There is no definite date when the operations will cease because we will have to depend with the incident commander,” said Tribunalo.

“But hopefully we can finish the search and retrieval before October 4 because of health and hazard reasons, especially to our rescuers doing the operations there,” he added.

Yesterday, a Mass was organized by the city government and the Incident Management Team (IMT) on ground zero to bless not only the responders but also the people who died there.

Val Chiong’s admission

Meanwhile, former Naga City Mayor Valdemar Chiong, the father of the incumbent mayor, admitted over a live interview with dySS yesterday that politics apparently led him to deny the request of Apo Land and Quarry Corp. (ALQC) to demolish the houses in Sitio Sindulan sometime in 2009.

“Pero ang nahitabo kay ako man gihangyo nga ayaw nalang.

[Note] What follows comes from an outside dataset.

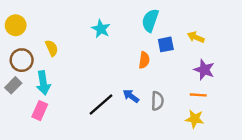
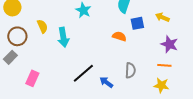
orange semicircle: (144, 60) -> (119, 36), turned -80
cyan arrow: (43, 83) -> (63, 37), moved
blue arrow: (131, 96) -> (106, 82), moved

Mao to nga nibiya sila (ALQC) anang lugara kay sugdan naman sad nila og tree planting pud. Adto sila sa unahan gamay,” said Valdemar.

(But what happened is that I asked them not to. That’s why they gave in, and moved to another area since they already started the tree planting there.)

“Nihangyo ang mga tawo nga ‘mayor, unsay imong matabang namo’… namolitika naman gud ko atong higayona kay hapit na ang election mao nang ning-hangyo ko sa Apo,” he added.

(The people were asking ‘mayor, what can you do for us’… I was politicizing at that time because it’s nearing elections that’s why I made the request to Apo).

Valdemar assumed as mayor of Naga City in 2006 to replace his late brother and then mayor Ferdinand Chiong.

He was first elected mayor in 2007 and served as mayor for three consecutive terms, which ended in July 2016.

The older Chiong, in the same radio interview, also stressed that the Mines and Geosciences Bureau in Central Visayas (MGB-7) has never communicated to his daughter any document that would have warned her of threats posed by the cracks in the soil in Barangay Tinaan or of the possible erosion in landslide-prone areas before the incident happened.